Il fait en effet valoir que depuis la prise des décisions litigieuses, il aurait été atteint dans son honorabilité, sa probité et sa dignité. Ainsi, les reproches -qu’il conteste quant à leur matérialité- libellés à son encontre par le gouvernement et communiqués au grand public, via la presse quotidienne, « afin de convaincre l'opinion publique de la légitimité et de la légalité des reproches mis, à tort, à charge du requérant » et « dans le seul but de [le] discréditer » l’auraient « systématiquement stigmatisé d'un point de vue personnel aux yeux de l'opinion publique et décrédibilisé d'un point de vue professionnel ». 

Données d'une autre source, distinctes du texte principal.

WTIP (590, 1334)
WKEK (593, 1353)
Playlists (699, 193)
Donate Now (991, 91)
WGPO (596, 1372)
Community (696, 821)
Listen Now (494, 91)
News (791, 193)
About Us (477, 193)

Or, pareille atteinte à sa dignité et sa probité serait tant grave que définitive puisque qu’elle ne saurait être rétablie par une décision d’annulation, de même qu’elle ne serait pas compensable via une action en responsabilité civile. 

Dans un deuxième ordre d’idées, le demandeur entend encore faire valoir un préjudice financier important du fait des décisions litigieuses. Ainsi, il subirait une diminution de sa rémunération mensuelle brute de l'ordre de « 5.466.- € (i.e. Fonds du logement : 3.200 €, Fonds d'assainissement de la Cité Syrdall : 730 €, Fonds Belval : 1.123 € et Diverses Sociétés : 413 €) ». 

A l’appui de son recours au fond, le demandeur soulève différents moyens. 

Concernant les deux arrêtés grand-ducaux du 18 mars 2015, ces moyens sont tirés de : 

-          la violation des articles 44 et suivants de la loi modifiée du 16 avril 1979 fixant le statut général des fonctionnaires de l’Etat, ci-après désignée par le « statut général des fonctionnaires », au motif qu’il s’agirait d’une sanction disciplinaire déguisée et partant d’un détournement de pouvoir;

-          une erreur manifeste d'appréciation, sinon une erreur de droit, au motif que les postes qu’il occupait ne constitueraient pas des postes qui sont à la disposition du gouvernement, de sorte qu’il ne serait pas révocable pour des raisons de «confiance et d'identité de vues entre [la personne occupant ces postes] et le Gouvernement », d’une part, et que les justifications avancées ne seraient pas réelles, d’autre part;

-          violation de l'article 1er du statut général des fonctionnaires;

-          violation de l'article 6 du règlement grand-ducal du 8 juin 1979 relatif à la procédure à suivre par les administrations relevant de l’Etat et des communes, ci-après dénommé le « règlement du 8 juin 1979 », en ce que l'intérêt de service, au sein du poste de départ et de celui d’arrivée, justifiant son changement de fonction et d’administration ne serait pas motivé. 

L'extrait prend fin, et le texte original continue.